Instead of directly transmitting Base64 encoded files, you can use RunPod's Network Volumes to handle large files. This is especially useful when dealing with large image files and LoRA models.

  1. Create and Connect Network Volume: Create a Network Volume (e.g., S3-based volume) from the RunPod dashboard and connect it to your Serverless Endpoint settings.
  2. Upload Files: Upload the image files and LoRA models you want to use to the created Network Volume.
  3. File Organization:
    • Place your input images anywhere in the Network Volume
    • Place LoRA model files in the /loras/ folder within the Network Volume
  4. Specify Paths: When making an API request, specify the file paths within the Network Volume:
    • For image_path: Use the full path to your image file (e.g., "/my_volume/images/portrait.jpg")
    • For LoRA models: Use only the filename (e.g., "my_lora_model.safetensors") - the system will automatically look in the /loras/ folder

πŸ”§ Client Methods

GenerateVideoClient Class

__init__(runpod_endpoint_id, runpod_api_key)

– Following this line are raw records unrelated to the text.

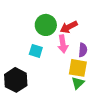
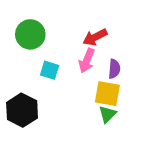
green circle: (46, 25) -> (30, 34), moved
pink arrow: (63, 44) -> (87, 61), turned 30

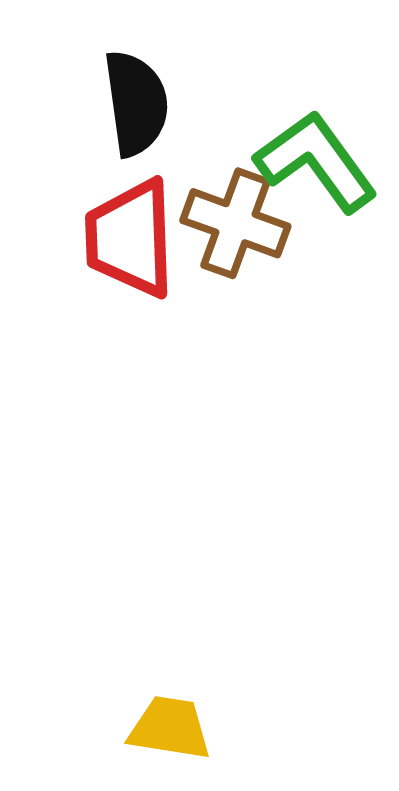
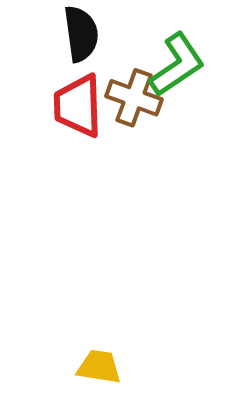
green L-shape: (316, 161) -> (177, 65), turned 92

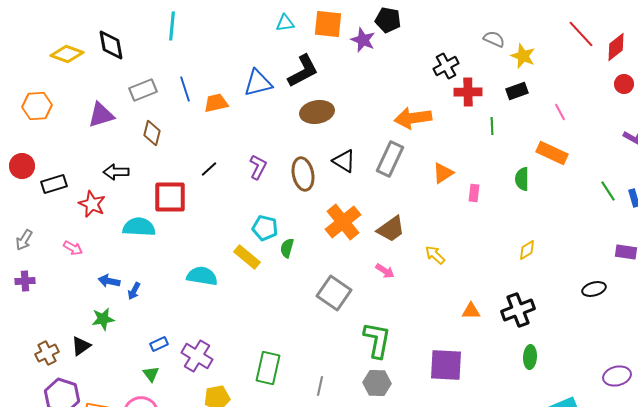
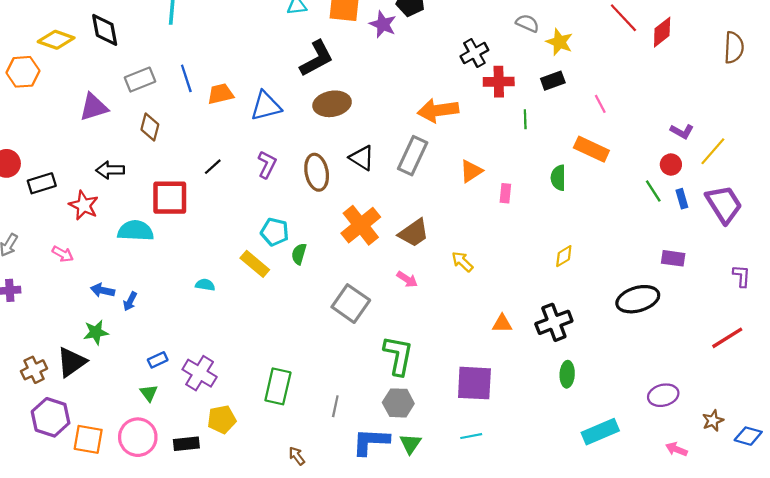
blue triangle: (258, 83) -> (266, 106), moved
red circle: (624, 84) -> (671, 165), moved
orange hexagon: (37, 106) -> (23, 72), moved
cyan semicircle: (202, 276) -> (205, 285), size x0.6
black ellipse: (594, 289) -> (638, 299), size x1.6
black triangle: (81, 346) -> (72, 362), size x1.4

Initialize the client with RunPod endpoint ID and API key.

create_video_from_image(image_path, prompt, width, height, length, steps, seed, cfg, context_overlap, lora_pairs, negative_prompt)

Generate video from a single image.

Parameters:

  • image_path (str): Path to the input image
  • prompt (str): Text prompt for video generation
  • negative_prompt (str): Negative prompt to exclude unwanted elements (default: None)
  • width (int): Output video width (default: 480)
  • height (int): Output video height (default: 832)
  • length (int): Number of frames (default: 81)
  • steps (int): Denoising steps (default: 10)
  • seed (int): Random seed (default: 42)
  • cfg (float): CFG scale (default: 2.0)
  • context_overlap (int): Context overlap (default: 48)
  • lora_pairs (list): LoRA configuration pairs (default: None)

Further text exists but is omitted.